Pearce was a published poet, often writing on her Scottish childhood. Her pamphlet Woman in Winter was published in 2007. She was a member of The Company of Elders and danced at Sadlers Wells.

==Career==
Pearce first came to a role as the lady assistant in the TV series Kipps. She acted in many Royal Shakespeare Company productions including as Amelia in John O'Keeffe's play, Wild Oats at the Aldwych Theatre in London with Alan Howard, Zoë Wanamaker, Lisa Harrow, Simon Jones, Norman Rodway, Jeremy Irons, Joe Melia, and Ben Cross in the cast. Clifford Williams was director.

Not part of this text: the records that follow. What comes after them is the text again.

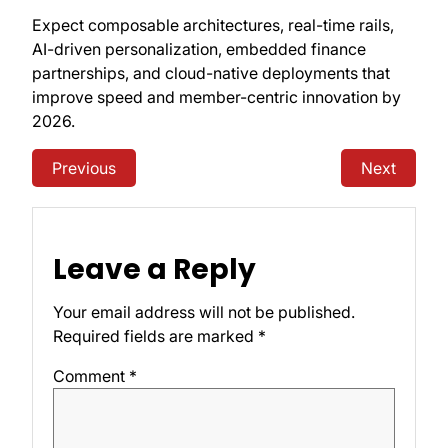
Expect composable architectures, real-time rails,
AI-driven personalization, embedded finance
partnerships, and cloud-native deployments that
improve speed and member-centric innovation by
2026.
Previous
Next
Leave a Reply
Your email address will not be published.
Required fields are marked
*
Comment
*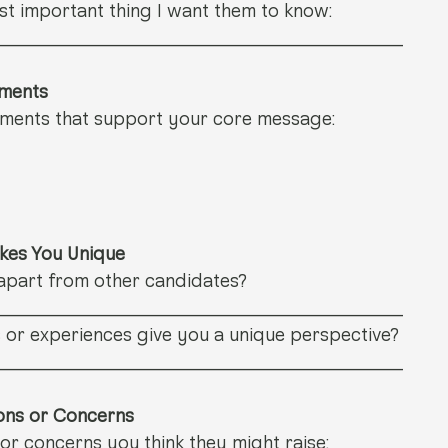
t important thing I want them to know: 
_______________________________
ements
hments that support your core message:
akes You Unique
apart from other candidates? 
_______________________________
 or experiences give you a unique perspective? 
_______________________________
ions or Concerns
or concerns you think they might raise:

In November 2006, she appeared in Torchwood as Estelle Cole, as a past love of Captain Jack Harkness. Pearce portrayed the Gypsy Queen in the television mini-series The 10th Kingdom, directed by Herbert Wise.
She appeared in numerous television shows, from Tales of Unease, ('Suspicious Ignorance', episode), Z-Cars to Taggart. She played the German Kaiserin in the mini-serie Fall of Eagles in 1974 then Madame Giselle in the 1992 TV adaptation of Agatha Christie's 'Death in the Clouds'. Her most recent appearances have been in Him and Her, Doctors, Holby City, and Getting On (as Mrs Dethick). Her first poetry collection, Capturing Snowflakes (Greenheart Press), was published in November 2012.

==Death==
Pearce died at Denville Hall in Northwood, London on 13 January 2023, at the age of 93.